Book Review: Teach Yourself Visually Drawing

I came across this book at my local library: Teach Yourself Visually Drawing by Dean Fisher and Josephine Robinson (Wiley, 2008). I am always on the lookout for new drawing books, so I checked it out. It is excellent.

The book takes an atelier approach to drawing. In fact, many of the drawings remind me of drawings in Classical Drawing Atelier by Juliette Aristides. Teach Yourself Visually Drawing, however, is a little more down-to-earth and accessible. For example, Teach Yourself Visually Drawing has numerous step-by-step demonstrations.

Teach Yourself Visually Drawing has the following chapters:
  1. What is Drawing?
  2. Drawing Materials
  3. In the Studio
  4. Prepare to Draw
  5. Discover the Pattern of Light and Shadow
  6. Introduction to One-Point Perspective
  7. Add More Dimension to Your World: Two-Point Perspective
  8. Discover the Potential of Line
  9. Planar Rendering of Complex Forms
  10. Draw a Plaster Cast
  11. The Portrait
  12. Drawing the Human Figure
  13. The Landscape

Most chapters end with a gallery of drawings. The drawings are by a variety of artists and are just exquisite. Very inspiring.

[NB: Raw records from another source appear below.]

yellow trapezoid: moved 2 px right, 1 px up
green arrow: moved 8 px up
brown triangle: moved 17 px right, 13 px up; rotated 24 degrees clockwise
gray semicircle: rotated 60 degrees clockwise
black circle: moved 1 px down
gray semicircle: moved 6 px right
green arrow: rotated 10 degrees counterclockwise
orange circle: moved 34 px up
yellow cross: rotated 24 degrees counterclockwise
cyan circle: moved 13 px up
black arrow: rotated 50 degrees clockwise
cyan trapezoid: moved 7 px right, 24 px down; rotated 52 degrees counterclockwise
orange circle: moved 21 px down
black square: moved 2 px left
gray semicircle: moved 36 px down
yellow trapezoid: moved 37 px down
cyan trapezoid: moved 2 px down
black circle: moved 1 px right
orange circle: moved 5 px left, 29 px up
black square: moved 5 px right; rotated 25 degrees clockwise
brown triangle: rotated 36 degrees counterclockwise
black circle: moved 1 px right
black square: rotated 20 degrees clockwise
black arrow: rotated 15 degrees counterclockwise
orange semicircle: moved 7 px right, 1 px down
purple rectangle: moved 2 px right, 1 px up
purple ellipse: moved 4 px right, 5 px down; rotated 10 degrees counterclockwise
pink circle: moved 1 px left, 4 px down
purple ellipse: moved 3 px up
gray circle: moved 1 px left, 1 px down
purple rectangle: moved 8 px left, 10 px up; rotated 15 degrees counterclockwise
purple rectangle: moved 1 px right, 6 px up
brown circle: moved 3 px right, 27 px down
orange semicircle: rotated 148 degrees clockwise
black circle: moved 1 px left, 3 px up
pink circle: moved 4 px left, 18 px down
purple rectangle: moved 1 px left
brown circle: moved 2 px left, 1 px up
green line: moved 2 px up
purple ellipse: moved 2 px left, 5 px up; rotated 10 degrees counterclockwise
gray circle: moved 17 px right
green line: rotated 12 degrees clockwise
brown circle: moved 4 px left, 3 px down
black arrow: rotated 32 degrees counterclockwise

Teach Yourself Visually is evidently a whole series of books (e.g., Teach Yourself Visually Knitting, Teach Yourself Visually Guitar, Teach Yourself Visually Windows XP). The marketing slogan is "Read Less-Learn More". The idea is to learn by looking at pictures rather than by reading. This sounds intriguing, but in reality, most art books teach by showing art in various stages of completion. This book is good not because it has more pictures and fewer words than other art books, but rather because of the classical approaches it teaches and the exquisite drawings used to illustrate the techniques.